Back to normal? What is normal for a Fringe Festival? Here’s more of the comprehensive report you have counted on for news on ghosts, singing cowboys and drag queens at the Rochester Fringe Festival.


True confessions, some better left unsaid

There are moments — which proved to be rare among the group onstage for “Catharsis Time” — when our frailties can actually win a battle. As in Luanne Davis Haggerty’s battle with a bat that had gotten into her apartment, just hours after she moved to Rochester. She managed to eject the creature, but it was the way she told the story that stood out. A principal lecturer at the National Technical Institute for the Deaf, Department for Performing Arts, Haggerty delivered her story in American Sign Language to her pre-recorded audio track.

So Haggerty came out on top in that bat battle. And for much of the rest of the cast of “Catharsis Time,” a Saturday evening of often embarrassing confessions at the Multi-use Community Cultural Center on Atlantic Avenue? Not so much.

These were true stories. Stuff you couldn’t make up. Stuff that makes an audience ask: “Why would you even tell anyone this story?”

Why would anyone want them repeated by a reporter?

Well, because many of these nine people are connected to the local comedy scene. Or some kind of self-esteem self-flagellation group. That’s just what they do.

Tricia Campbell relived the awkwardness of writing in a high-school classmate’s yearbook, especially when it came to Dan, who she had a crush on. Her desires went unfulfilled. She ran into Dan a few years later and, “he introduced me to his new boyfriend,” Campbell said. “I found that meaningful.”

Kaleb Colosimo confessed to growing up in a Christian Conservative environment and didn’t have his first sexual experience until he was 20 years old. It did not go well, and was punctuated by a cop showing up at the door. “Don’t have sex,” Colosimo warned. “Bad things will happen.”

Joanne Brokaw went back to when she was 14 years old, and her cousin’s boyfriend asked if she wanted to learn how to drive his car. Of course, she did. Forty-five years later, Brokaw asked if anyone in the audience knew if there was a statute of limitations on slowly driving into the back of a Kentucky Fried Chicken restaurant, damaging the rear door, and beating it before anyone came out to see what had happened.

Colleen Denny had the classic teenage-girl experience of spending a little time at an Ithaca waterfall with a handsome older guy, only to see in horror that the water was turning red.

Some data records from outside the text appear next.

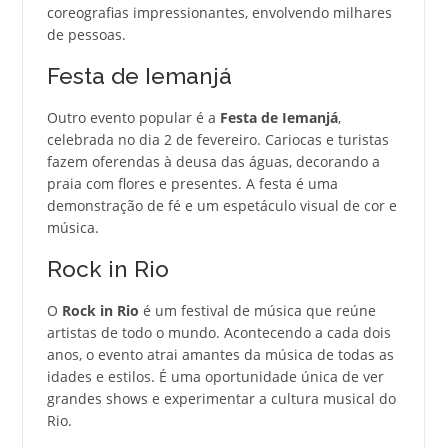
coreografias impressionantes, envolvendo milhares
de pessoas.
Festa de Iemanjá
Outro evento popular é a
Festa de Iemanjá
,
celebrada no dia 2 de fevereiro. Cariocas e turistas
fazem oferendas à deusa das águas, decorando a
praia com flores e presentes. A festa é uma
demonstração de fé e um espetáculo visual de cor e
música.
Rock in Rio
O
Rock in Rio
é um festival de música que reúne
artistas de todo o mundo. Acontecendo a cada dois
anos, o evento atrai amantes da música de todas as
idades e estilos. É uma oportunidade única de ver
grandes shows e experimentar a cultura musical do
Rio.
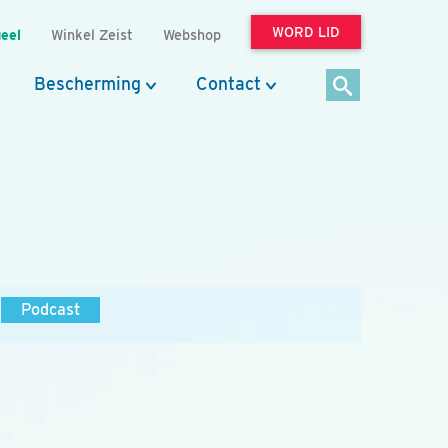
WORD LID
eel
Winkel Zeist
Webshop
Bescherming
Contact
Podcast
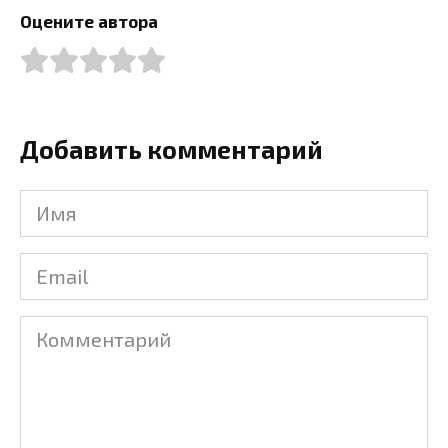
Оцените автора
Добавить комментарий
Имя
Email
Комментарий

Yes, her period.

Patty Farneth insists she was a good kid, but there was some smoking of what she euphemistically referred to in the ’70s as “oregano.” But times are changing since she was in college and getting busted by her dad. Legalization is at hand. “And by next year,” she said, “we hope to visit oregano shops right here in Rochester.”

The performance also coincidentally featured two colleagues of mine at WXXI. Lisa Stein-Fybush told of visiting France as a young woman and throwing up during dinner at the home of her host family. Her husband, Scott Fybush, took the way-back machine to when he was 10 years old at summer camp, writing pathetic letters to his parents “expressing my grief.” But two years later, he was a convert. Saturday night, he was reading some of his old postcards he had written to his dog, and his requests that his parents send him “the new issue of ‘Scientific American.’” He got the magazines. The dog never wrote back.

Penny Sterling, a well-known transgender performer in the area, knows how to tell a story on several levels. She described the period of transition in her life, alongside a friend who was on the same journey, and how they were exchanging photos of each other in women’s clothing. Until Sterling accidentally texted one of her photos to the wrong person, a woman named Carson.

“I’m transgender,” she confessed to her. “Let’s go shopping!” she replied. They became fast friends. Until, in the most poignant moment of the evening, Sterling told the audience she had died. In her grief, and in the midst of her transition and choosing a new name, Sterling needed a middle name. Few knew until Saturday night that she is actually Penny Carson Sterling.